▶ [Page images and extracted text]:
# # #

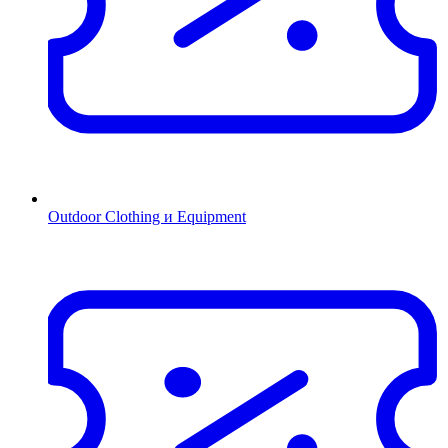
Outdoor Clothing и Equipment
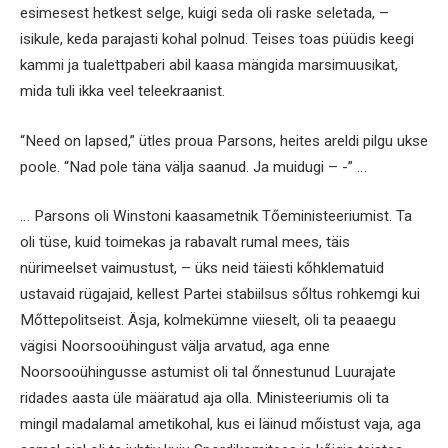
esimesest hetkest selge, kuigi seda oli raske seletada, –
isikule, keda parajasti kohal polnud. Teises toas püüdis keegi
kammi ja tualettpaberi abil kaasa mängida marsimuusikat,
mida tuli ikka veel teleekraanist.
“Need on lapsed,” ütles proua Parsons, heites areldi pilgu ukse
poole. “Nad pole täna välja saanud. Ja muidugi – -” …
… Parsons oli Winstoni kaasametnik Tőeministeeriumist. Ta
oli tüse, kuid toimekas ja rabavalt rumal mees, täis
nürimeelset vaimustust, – üks neid täiesti kőhklematuid
ustavaid rügajaid, kellest Partei stabiilsus sőltus rohkemgi kui
Mőttepolitseist. Äsja, kolmekümne viieselt, oli ta peaaegu
vägisi Noorsooühingust välja arvatud, aga enne
Noorsooühingusse astumist oli tal őnnestunud Luurajate
ridades aasta üle määratud aja olla. Ministeeriumis oli ta
mingil madalamal ametikohal, kus ei läinud mőistust vaja, aga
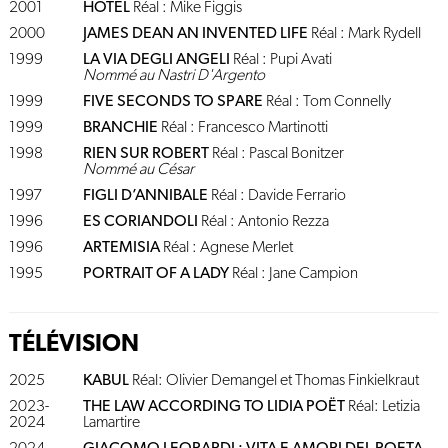
2001
HOTEL
Réal : Mike Figgis
2000
JAMES DEAN AN INVENTED LIFE
Réal : Mark Rydell
1999
LA VIA DEGLI ANGELI
Réal : Pupi Avati
Nommé au Nastri D'Argento
1999
FIVE SECONDS TO SPARE
Réal : Tom Connelly
1999
BRANCHIE
Réal : Francesco Martinotti
1998
RIEN SUR ROBERT
Réal : Pascal Bonitzer
Nommé au César
1997
FIGLI D’ANNIBALE
Réal : Davide Ferrario
1996
ES CORIANDOLI
Réal : Antonio Rezza
1996
ARTEMISIA
Réal : Agnese Merlet
1995
PORTRAIT OF A LADY
Réal : Jane Campion
TÉLÉVISION
2025
KABUL
Réal: Olivier Demangel et Thomas Finkielkraut
2023-
THE LAW ACCORDING TO LIDIA POËT
Réal: Letizia
2024
Lamartire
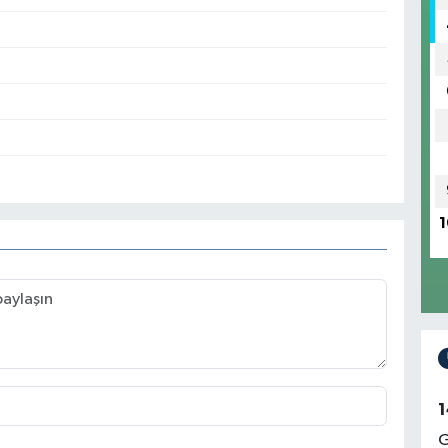
1
1
G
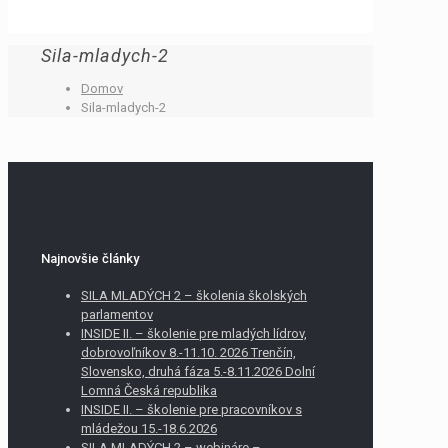
Sila-mladych-2
Domov
Sila-mladych-2
Najnovšie články
SILA MLADÝCH 2 – školenia školských
parlamentov
INSIDE II. – školenie pre mladých lídrov,
dobrovoľníkov 8.-11.10. 2026 Trenčín,
Slovensko, druhá fáza 5.-8.11.2026 Dolní
Lomná Česká republika
INSIDE II. – školenie pre pracovníkov s
mládežou 15.-18.6.2026
SILA MLADÝCH 2 – webináre –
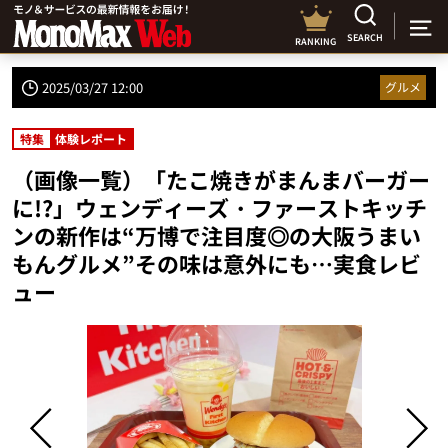
SEARCH
RANKING
2025/03/27 12:00
グルメ
特集
体験レポート
（画像一覧）「たこ焼きがまんまバーガー
に!?」ウェンディーズ・ファーストキッチ
ンの新作は“万博で注目度◎の大阪うまい
もんグルメ”その味は意外にも…実食レビ
ュー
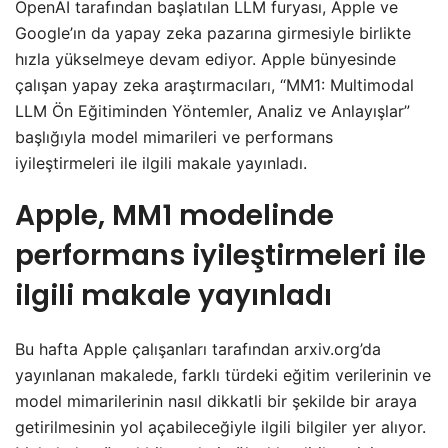
OpenAI tarafından başlatılan LLM furyası, Apple ve
Google’ın da yapay zeka pazarına girmesiyle birlikte
hızla yükselmeye devam ediyor. Apple bünyesinde
çalışan yapay zeka araştırmacıları, “MM1: Multimodal
LLM Ön Eğitiminden Yöntemler, Analiz ve Anlayışlar”
başlığıyla model mimarileri ve performans
iyileştirmeleri ile ilgili makale yayınladı.
Apple, MM1 modelinde
performans iyileştirmeleri ile
ilgili makale yayınladı
Bu hafta Apple çalışanları tarafından arxiv.org’da
yayınlanan makalede, farklı türdeki eğitim verilerinin ve
model mimarilerinin nasıl dikkatli bir şekilde bir araya
getirilmesinin yol açabileceğiyle ilgili bilgiler yer alıyor.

# # #

▶ [WHAT YOU HAVE TO DO]: Wherever a line of the entries holds the string "zeka", copy that line.

▶ [ANSWER AREA]:
Google’ın da yapay zeka pazarına girmesiyle birlikte
çalışan yapay zeka araştırmacıları, “MM1: Multimodal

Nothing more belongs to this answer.